YOUR INSTRUCTIONS ▸
Read the records and gather each line that includes "Skoller".

EXTRACTED RECORDS ▸
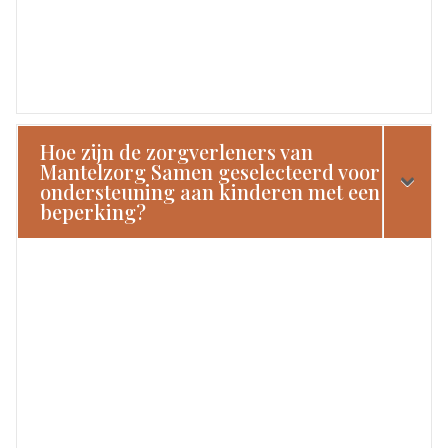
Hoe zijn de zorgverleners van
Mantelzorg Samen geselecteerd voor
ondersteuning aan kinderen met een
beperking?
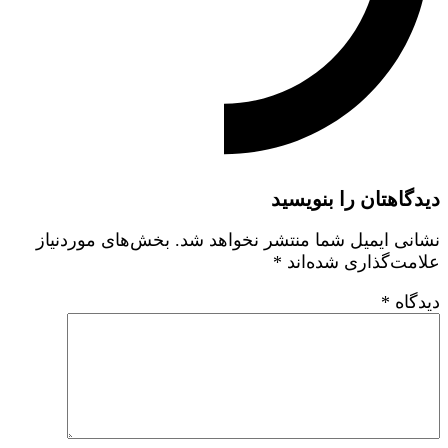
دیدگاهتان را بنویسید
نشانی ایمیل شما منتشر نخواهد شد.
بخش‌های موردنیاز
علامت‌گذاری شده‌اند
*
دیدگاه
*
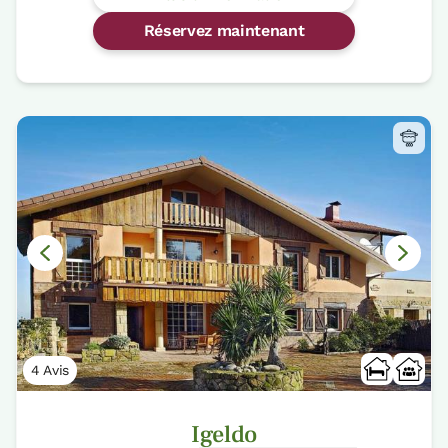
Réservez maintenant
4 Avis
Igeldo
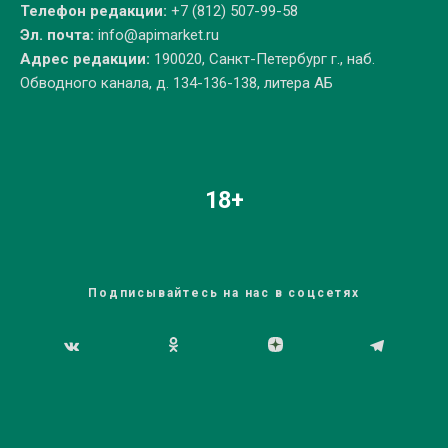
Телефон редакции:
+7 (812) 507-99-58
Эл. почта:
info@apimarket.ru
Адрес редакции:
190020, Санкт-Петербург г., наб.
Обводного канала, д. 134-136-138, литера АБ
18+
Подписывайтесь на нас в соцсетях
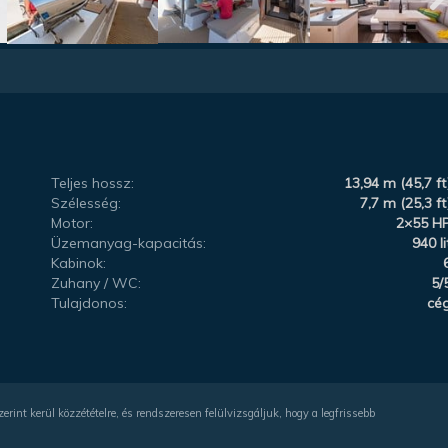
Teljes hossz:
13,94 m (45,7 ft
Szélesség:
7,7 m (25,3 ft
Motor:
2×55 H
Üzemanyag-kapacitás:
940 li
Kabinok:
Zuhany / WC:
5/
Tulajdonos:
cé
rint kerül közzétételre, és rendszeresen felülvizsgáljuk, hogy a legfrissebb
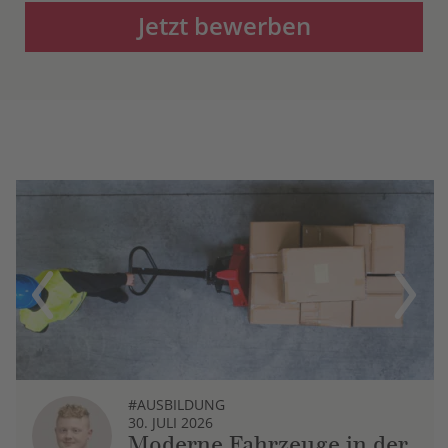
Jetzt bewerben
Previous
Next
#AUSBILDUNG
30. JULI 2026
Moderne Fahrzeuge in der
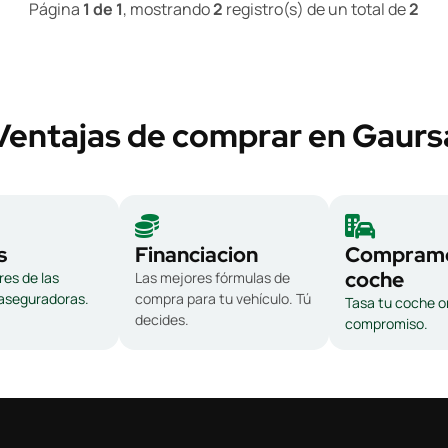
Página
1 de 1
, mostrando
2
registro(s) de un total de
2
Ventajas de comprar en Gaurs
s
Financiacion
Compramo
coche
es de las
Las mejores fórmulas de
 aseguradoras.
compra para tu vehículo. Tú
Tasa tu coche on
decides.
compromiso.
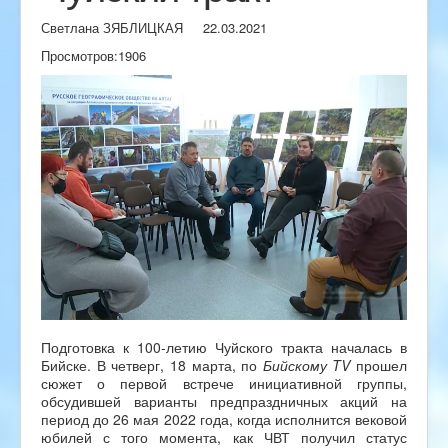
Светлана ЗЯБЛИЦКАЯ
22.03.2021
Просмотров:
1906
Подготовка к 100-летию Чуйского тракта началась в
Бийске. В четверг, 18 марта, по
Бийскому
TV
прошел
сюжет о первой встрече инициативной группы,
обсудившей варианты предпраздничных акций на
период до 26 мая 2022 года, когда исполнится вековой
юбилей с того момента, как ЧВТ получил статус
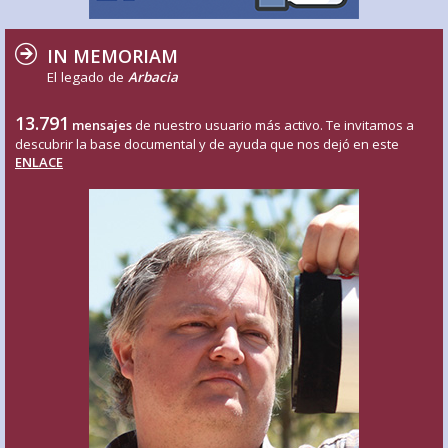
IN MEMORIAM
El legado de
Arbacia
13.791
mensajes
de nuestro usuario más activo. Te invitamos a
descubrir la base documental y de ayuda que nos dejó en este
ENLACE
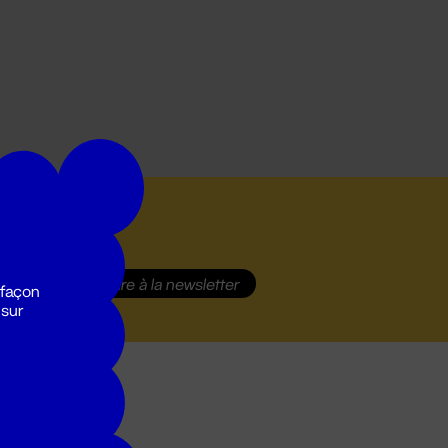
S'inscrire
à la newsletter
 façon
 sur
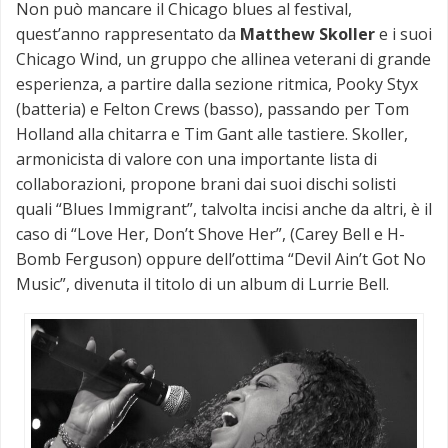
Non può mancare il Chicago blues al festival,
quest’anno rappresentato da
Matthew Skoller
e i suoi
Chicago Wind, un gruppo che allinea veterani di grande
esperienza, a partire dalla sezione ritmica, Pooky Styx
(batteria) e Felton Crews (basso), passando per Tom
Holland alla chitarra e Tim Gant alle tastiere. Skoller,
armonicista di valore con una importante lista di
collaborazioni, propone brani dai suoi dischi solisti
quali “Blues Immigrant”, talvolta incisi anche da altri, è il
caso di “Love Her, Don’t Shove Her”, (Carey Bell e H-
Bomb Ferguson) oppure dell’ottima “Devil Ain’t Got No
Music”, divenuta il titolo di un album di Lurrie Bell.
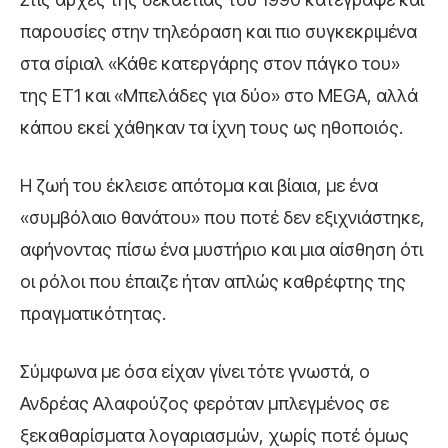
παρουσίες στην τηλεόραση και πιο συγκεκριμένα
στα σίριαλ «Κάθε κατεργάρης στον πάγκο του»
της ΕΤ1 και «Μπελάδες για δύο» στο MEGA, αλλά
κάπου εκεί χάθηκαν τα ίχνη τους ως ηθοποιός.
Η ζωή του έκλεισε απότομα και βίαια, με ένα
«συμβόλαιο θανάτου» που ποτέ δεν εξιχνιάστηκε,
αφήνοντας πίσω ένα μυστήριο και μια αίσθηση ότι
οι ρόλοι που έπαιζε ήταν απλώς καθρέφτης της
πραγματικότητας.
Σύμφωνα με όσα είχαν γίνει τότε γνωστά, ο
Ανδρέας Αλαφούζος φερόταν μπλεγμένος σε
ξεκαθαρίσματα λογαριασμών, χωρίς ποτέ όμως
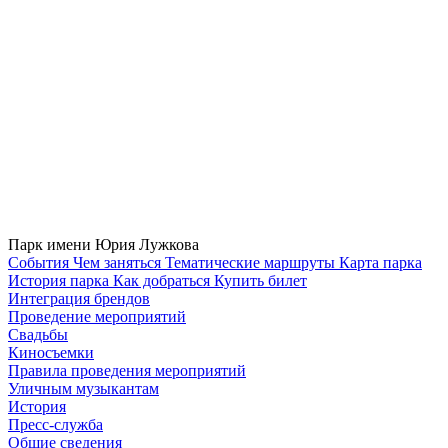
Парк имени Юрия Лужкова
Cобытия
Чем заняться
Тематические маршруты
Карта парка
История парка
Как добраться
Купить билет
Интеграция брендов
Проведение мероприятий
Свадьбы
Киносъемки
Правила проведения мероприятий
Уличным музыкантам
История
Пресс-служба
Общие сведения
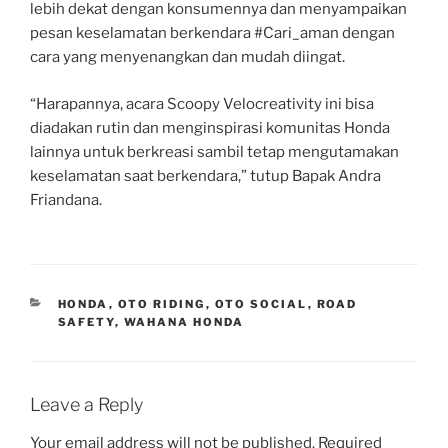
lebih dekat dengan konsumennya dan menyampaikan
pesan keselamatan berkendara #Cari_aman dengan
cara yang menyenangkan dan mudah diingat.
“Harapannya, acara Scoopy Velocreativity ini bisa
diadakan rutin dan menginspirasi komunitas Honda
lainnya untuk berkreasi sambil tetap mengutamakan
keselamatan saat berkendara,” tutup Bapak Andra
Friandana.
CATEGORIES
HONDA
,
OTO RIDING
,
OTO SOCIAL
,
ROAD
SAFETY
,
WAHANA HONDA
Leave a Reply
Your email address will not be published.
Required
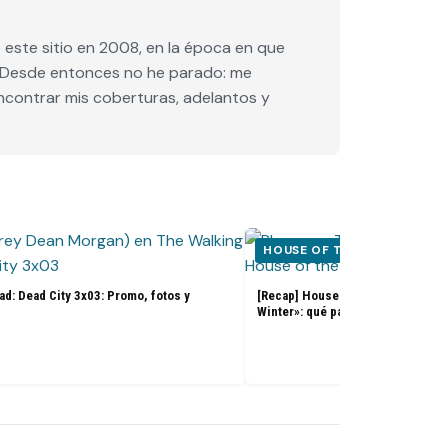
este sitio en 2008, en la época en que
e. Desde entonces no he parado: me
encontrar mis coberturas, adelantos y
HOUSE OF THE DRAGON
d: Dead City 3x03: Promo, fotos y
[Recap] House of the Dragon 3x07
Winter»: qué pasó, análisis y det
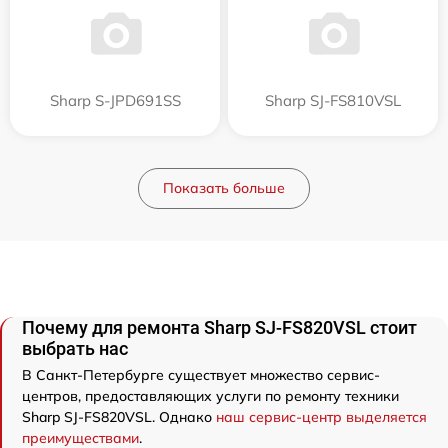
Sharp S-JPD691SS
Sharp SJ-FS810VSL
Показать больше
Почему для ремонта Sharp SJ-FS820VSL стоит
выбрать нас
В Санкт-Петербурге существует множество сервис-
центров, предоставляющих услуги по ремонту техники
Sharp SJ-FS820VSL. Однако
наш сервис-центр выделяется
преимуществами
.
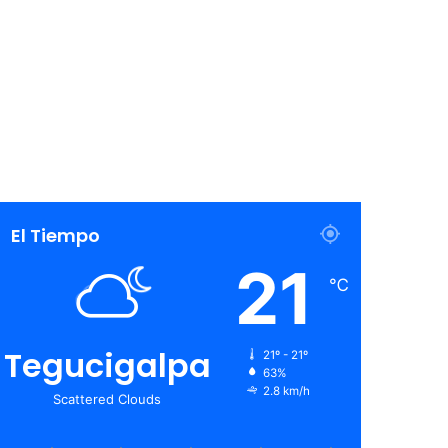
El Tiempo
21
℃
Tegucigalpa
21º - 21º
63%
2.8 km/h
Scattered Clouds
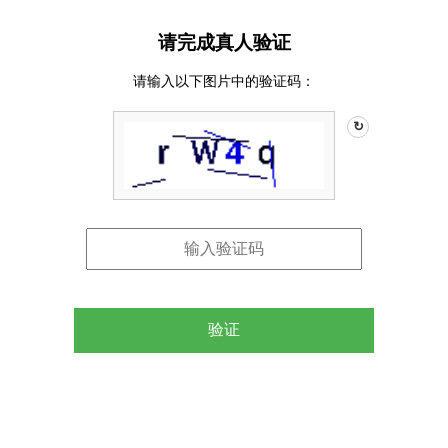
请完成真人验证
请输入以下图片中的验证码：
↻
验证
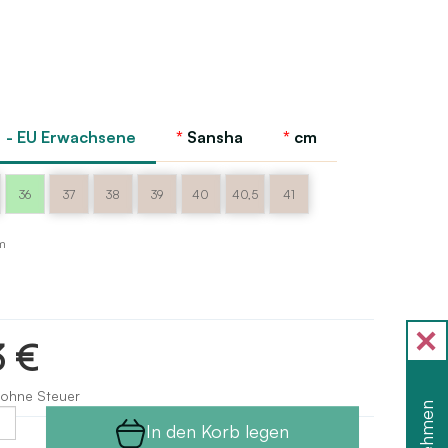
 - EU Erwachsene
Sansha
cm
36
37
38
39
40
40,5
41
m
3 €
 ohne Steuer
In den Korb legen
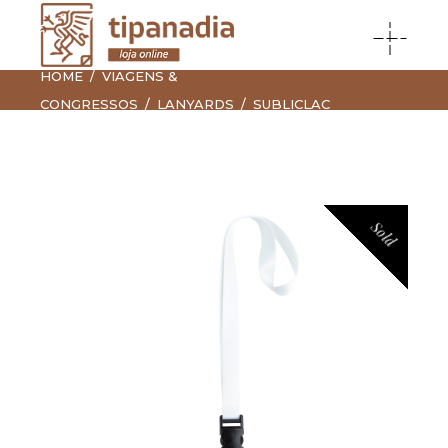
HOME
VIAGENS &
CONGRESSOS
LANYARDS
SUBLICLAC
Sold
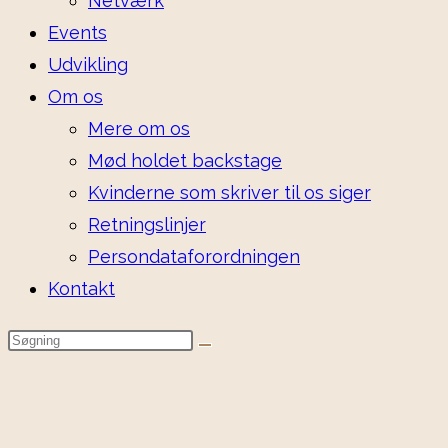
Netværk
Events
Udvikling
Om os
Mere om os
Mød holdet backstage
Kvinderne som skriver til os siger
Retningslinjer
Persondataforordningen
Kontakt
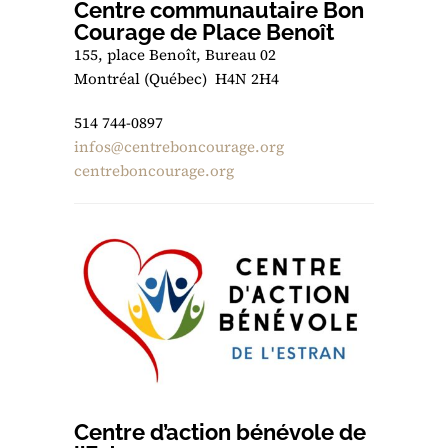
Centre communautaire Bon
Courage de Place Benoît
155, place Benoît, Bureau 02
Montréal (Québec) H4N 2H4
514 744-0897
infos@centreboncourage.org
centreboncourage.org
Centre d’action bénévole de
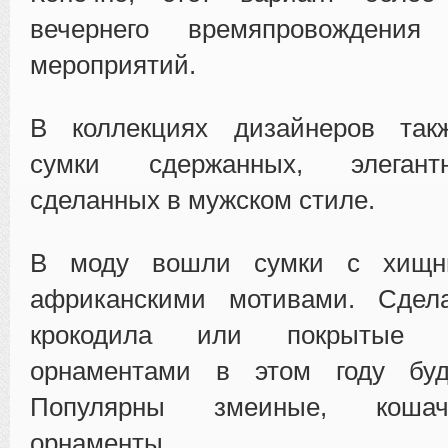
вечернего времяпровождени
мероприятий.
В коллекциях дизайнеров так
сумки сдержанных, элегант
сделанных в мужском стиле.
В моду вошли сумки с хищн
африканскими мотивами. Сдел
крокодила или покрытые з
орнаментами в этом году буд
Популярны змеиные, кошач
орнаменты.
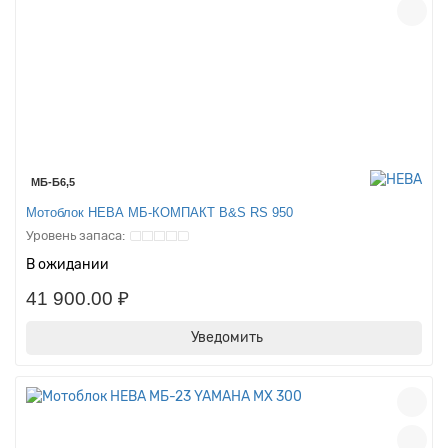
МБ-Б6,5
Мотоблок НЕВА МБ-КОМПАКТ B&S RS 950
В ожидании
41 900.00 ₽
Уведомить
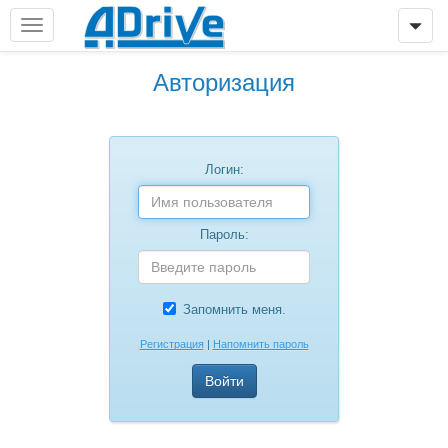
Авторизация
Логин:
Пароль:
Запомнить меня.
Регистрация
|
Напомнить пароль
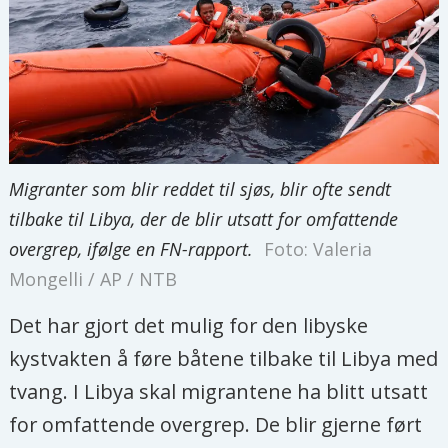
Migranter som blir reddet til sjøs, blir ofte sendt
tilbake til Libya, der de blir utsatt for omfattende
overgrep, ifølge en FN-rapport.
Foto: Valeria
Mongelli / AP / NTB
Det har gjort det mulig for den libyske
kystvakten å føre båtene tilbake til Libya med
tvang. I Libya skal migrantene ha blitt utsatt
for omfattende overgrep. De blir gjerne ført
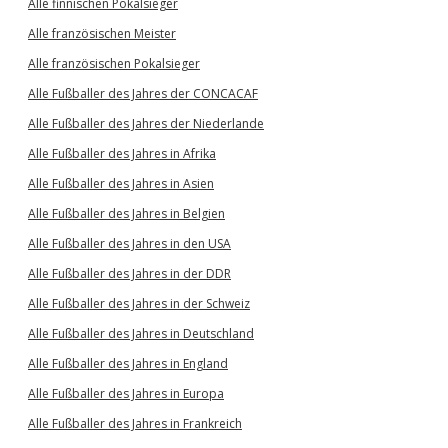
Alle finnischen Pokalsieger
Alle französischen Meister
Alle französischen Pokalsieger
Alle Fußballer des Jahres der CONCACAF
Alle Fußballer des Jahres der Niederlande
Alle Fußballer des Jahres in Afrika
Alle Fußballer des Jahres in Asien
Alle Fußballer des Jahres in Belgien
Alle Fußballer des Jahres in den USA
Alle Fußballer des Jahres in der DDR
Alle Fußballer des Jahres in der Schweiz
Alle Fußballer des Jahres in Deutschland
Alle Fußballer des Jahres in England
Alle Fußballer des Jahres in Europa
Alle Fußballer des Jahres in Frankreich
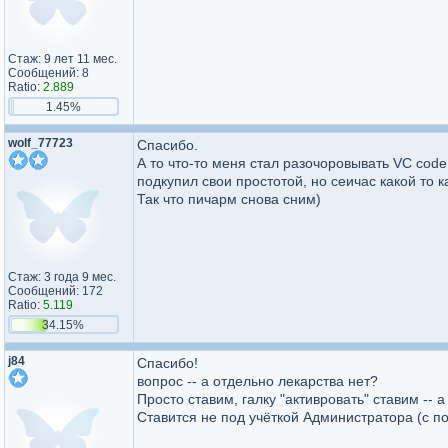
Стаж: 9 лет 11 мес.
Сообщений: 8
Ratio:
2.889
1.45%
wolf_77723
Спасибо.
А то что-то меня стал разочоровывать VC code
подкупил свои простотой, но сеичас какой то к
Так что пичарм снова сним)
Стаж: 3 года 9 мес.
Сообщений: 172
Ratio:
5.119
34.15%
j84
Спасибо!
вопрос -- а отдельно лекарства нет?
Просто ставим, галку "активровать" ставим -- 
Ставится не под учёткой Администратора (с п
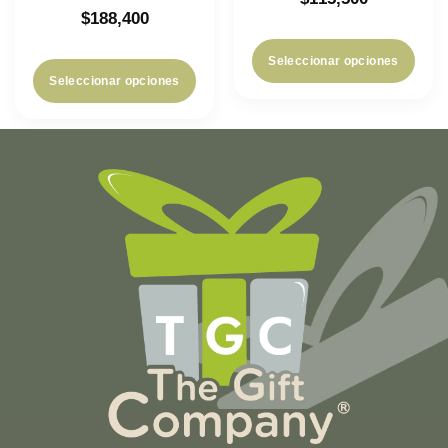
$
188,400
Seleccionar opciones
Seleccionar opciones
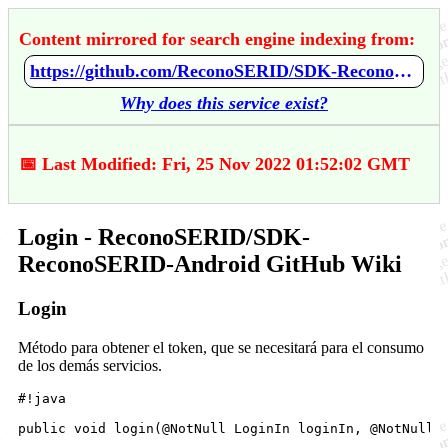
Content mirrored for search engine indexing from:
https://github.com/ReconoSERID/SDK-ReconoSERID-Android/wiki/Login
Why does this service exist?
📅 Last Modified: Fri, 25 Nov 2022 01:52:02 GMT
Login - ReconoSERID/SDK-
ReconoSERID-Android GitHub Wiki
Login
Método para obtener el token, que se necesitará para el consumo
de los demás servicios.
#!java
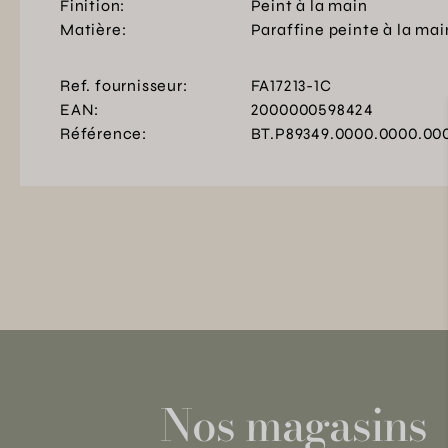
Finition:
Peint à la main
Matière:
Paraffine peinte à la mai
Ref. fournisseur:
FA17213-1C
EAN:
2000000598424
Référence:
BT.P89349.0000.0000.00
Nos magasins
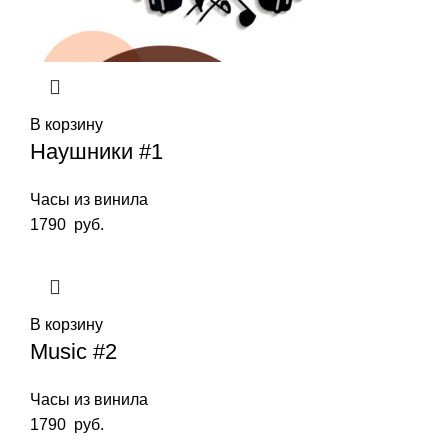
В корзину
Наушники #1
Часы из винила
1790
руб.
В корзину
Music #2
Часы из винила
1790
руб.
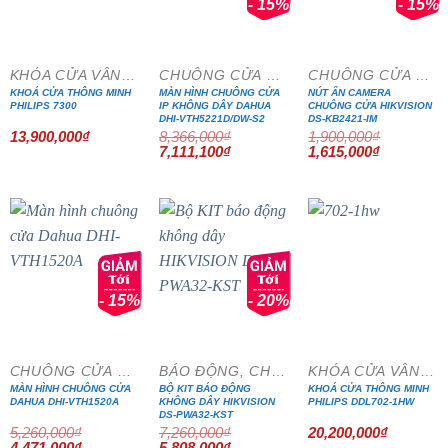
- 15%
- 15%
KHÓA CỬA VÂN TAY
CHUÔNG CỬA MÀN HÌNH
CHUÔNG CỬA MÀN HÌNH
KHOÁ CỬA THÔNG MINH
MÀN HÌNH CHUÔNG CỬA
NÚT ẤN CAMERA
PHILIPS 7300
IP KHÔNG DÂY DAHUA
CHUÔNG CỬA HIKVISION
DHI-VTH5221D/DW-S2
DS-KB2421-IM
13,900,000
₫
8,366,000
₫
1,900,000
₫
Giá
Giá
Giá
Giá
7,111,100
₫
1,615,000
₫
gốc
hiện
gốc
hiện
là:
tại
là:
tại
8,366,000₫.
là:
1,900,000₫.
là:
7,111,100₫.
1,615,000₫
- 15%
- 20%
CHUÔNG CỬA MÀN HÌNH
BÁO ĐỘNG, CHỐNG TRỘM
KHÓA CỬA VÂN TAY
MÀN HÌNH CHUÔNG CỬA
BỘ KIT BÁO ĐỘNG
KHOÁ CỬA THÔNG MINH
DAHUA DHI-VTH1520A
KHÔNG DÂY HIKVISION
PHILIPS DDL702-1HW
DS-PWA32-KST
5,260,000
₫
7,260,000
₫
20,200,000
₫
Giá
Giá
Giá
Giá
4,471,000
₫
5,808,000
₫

RESPONSE TO THIS TASK ▸
Matthew Skoller
Holland alla chitarra e Tim Gant alle tastiere. Skoller,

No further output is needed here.